##### SUPPLIED MATERIAL

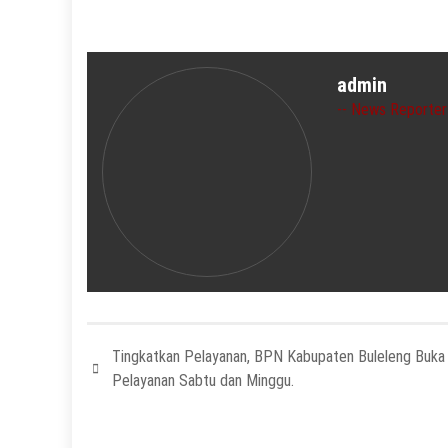
admin
News Reporter
Tingkatkan Pelayanan, BPN Kabupaten Buleleng Buka
Pelayanan Sabtu dan Minggu.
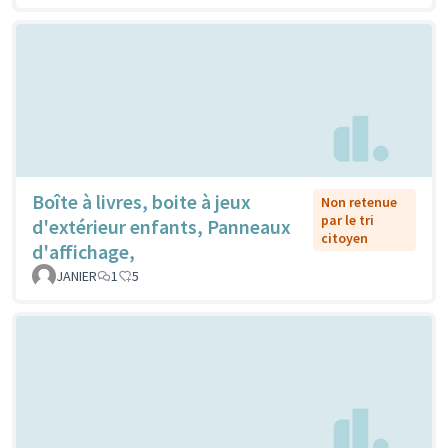
Boîte à livres, boite à jeux
Non retenue
par le tri
d'extérieur enfants, Panneaux
citoyen
d'affichage,
JANIER
1
5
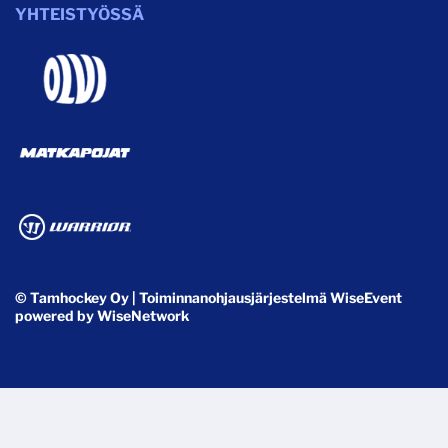
YHTEISTYÖSSÄ
© Tamhockey Oy
| Toiminnanohjausjärjestelmä
WiseEvent
powered by
WiseNetwork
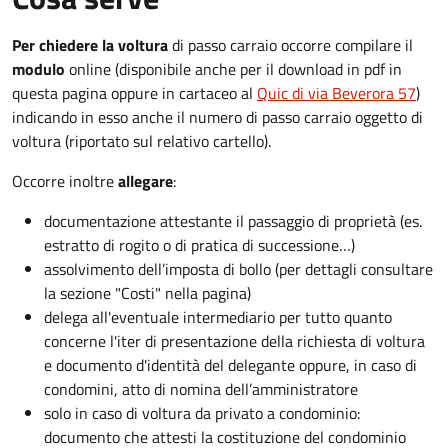
Per chiedere la voltura
di passo carraio occorre compilare il
modulo
online (disponibile anche per il download in pdf in
questa pagina oppure in cartaceo al
Quic di via Beverora 57
)
indicando in esso anche il numero di passo carraio oggetto di
voltura (riportato sul relativo cartello).
Occorre inoltre
allegare
:
documentazione attestante il passaggio di proprietà (es.
estratto di rogito o di pratica di successione…)
assolvimento dell’imposta di bollo (per dettagli consultare
la sezione "Costi" nella pagina)
delega all'eventuale intermediario per tutto quanto
concerne l'iter di presentazione della richiesta di voltura
e documento d'identità del delegante oppure, in caso di
condomini, atto di nomina dell’amministratore
solo in caso di voltura da privato a condominio:
documento che attesti la costituzione del condominio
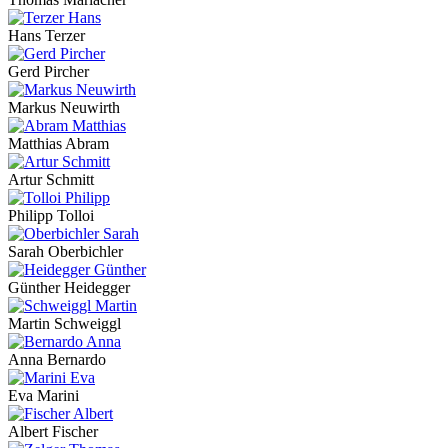
Hans Terzer
Gerd Pircher
Markus Neuwirth
Matthias Abram
Artur Schmitt
Philipp Tolloi
Sarah Oberbichler
Günther Heidegger
Martin Schweiggl
Anna Bernardo
Eva Marini
Albert Fischer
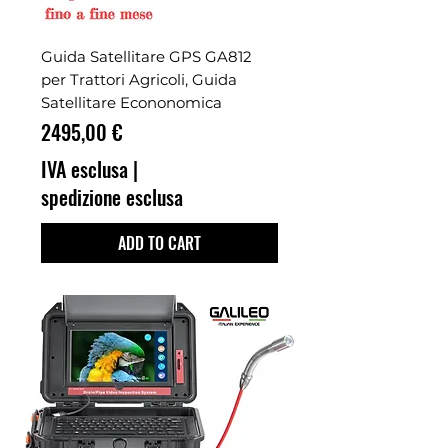
Guida Satellitare GPS GA812
per Trattori Agricoli, Guida
Satellitare Econonomica
Prezzo
2495,00 €
IVA esclusa
|
spedizione esclusa
ADD TO CART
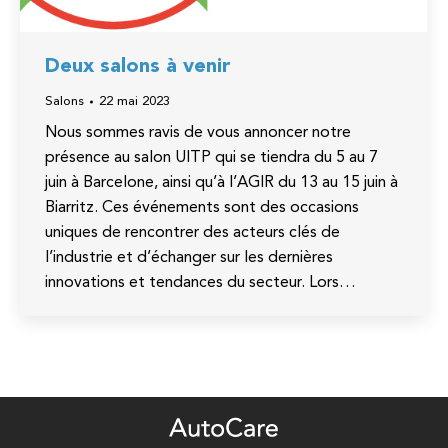
Deux salons à venir
Salons
22 mai 2023
Nous sommes ravis de vous annoncer notre
présence au salon UITP qui se tiendra du 5 au 7
juin à Barcelone, ainsi qu’à l’AGIR du 13 au 15 juin à
Biarritz. Ces événements sont des occasions
uniques de rencontrer des acteurs clés de
l’industrie et d’échanger sur les dernières
innovations et tendances du secteur. Lors…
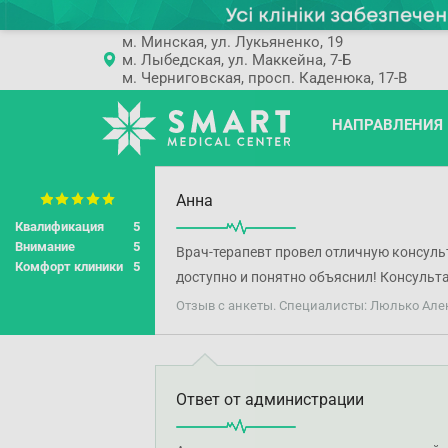
м. Минская, ул. Лукьяненко, 19
м. Лыбедская, ул. Маккейна, 7-Б
м. Черниговская, просп. Каденюка, 17-В
НАПРАВЛЕНИЯ
Анна
Квалификация
5
Внимание
5
Врач-терапевт провел отличную консуль
Комфорт клиники
5
доступно и понятно объяснил! Консульта
Отзыв с анкеты. Специалисты: Люлько Але
Ответ от администрации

##########

#### ACTIVITY:
Word for word, restate the lines from the one holding "Отзыв с анкеты. Специалисты: Люлько Але" to the last line of the records.

#### EXPECTED ANSWER:
Отзыв с анкеты. Специалисты: Люлько Але
Ответ от администрации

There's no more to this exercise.